|Author: ||R.L. Mann|
|Keywords: ||shade, daily light integral, photosynthetically active radiation, golf, stadia|
Growing turf in a stadium environment can be challenging.
As stadia increase in size, the sward surface is more likely to be shaded on at least part of the pitch area.
A reduction in the quantity of light reduces the growth potential of turfgrass leading to reduced quality in the resulting playing surface.
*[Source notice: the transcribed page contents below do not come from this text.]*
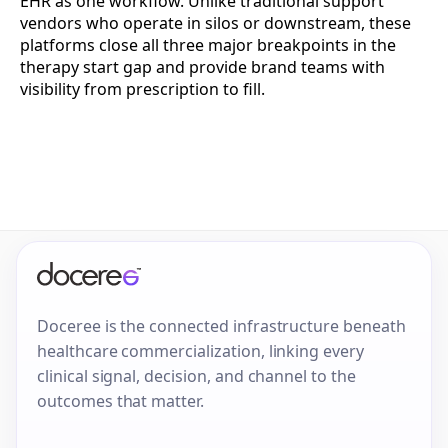
EHR as one workflow. Unlike traditional support
vendors who operate in silos or downstream, these
platforms close all three major breakpoints in the
therapy start gap and provide brand teams with
visibility from prescription to fill.
Doceree is the connected infrastructure beneath
healthcare commercialization, linking every
clinical signal, decision, and channel to the
outcomes that matter.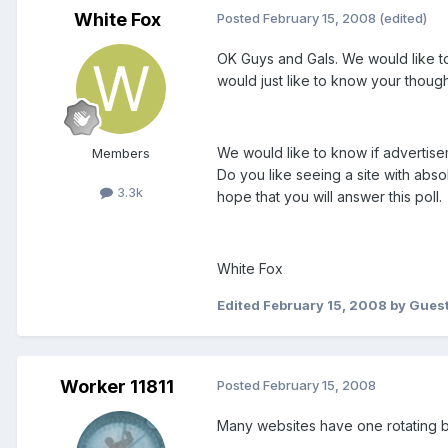
White Fox
Posted
February 15, 2008
(edited)
OK Guys and Gals. We would like to
would just like to know your thought
We would like to know if advertise
Members
Do you like seeing a site with abs
3.3k
hope that you will answer this poll.
White Fox
Edited
February 15, 2008
by Gues
Worker 11811
Posted
February 15, 2008
Many websites have one rotating b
All grass species require a certain level of light intensity for optimal growth, with warm-season species having a higher phytosynthetically active radiation requirement compared with cool-season species.
Turfgrasses grown under light-limiting conditions exhibit various changes such as larger, thinner leaves, reduced carbohydrate levels and reduced wear tolerance.
Added to this, stadia environments also have reduced air movement and increased humidity.
As a result, playing surfaces in shaded parts of stadia often have poor sward density with increased levels of algae and are more susceptible to disease outbreaks.
Many management practices have been investigated to try to mitigate the problems associated with growing turfgrasses in sub-optimal irradiance.
These include sowing more shade-tolerant grass species or varieties, reducing nitrogen inputs, providing supplementary lighting and using plant growth regulators.
All of these management practices are reviewed and their effects on turf grown in these challenging environments evaluated.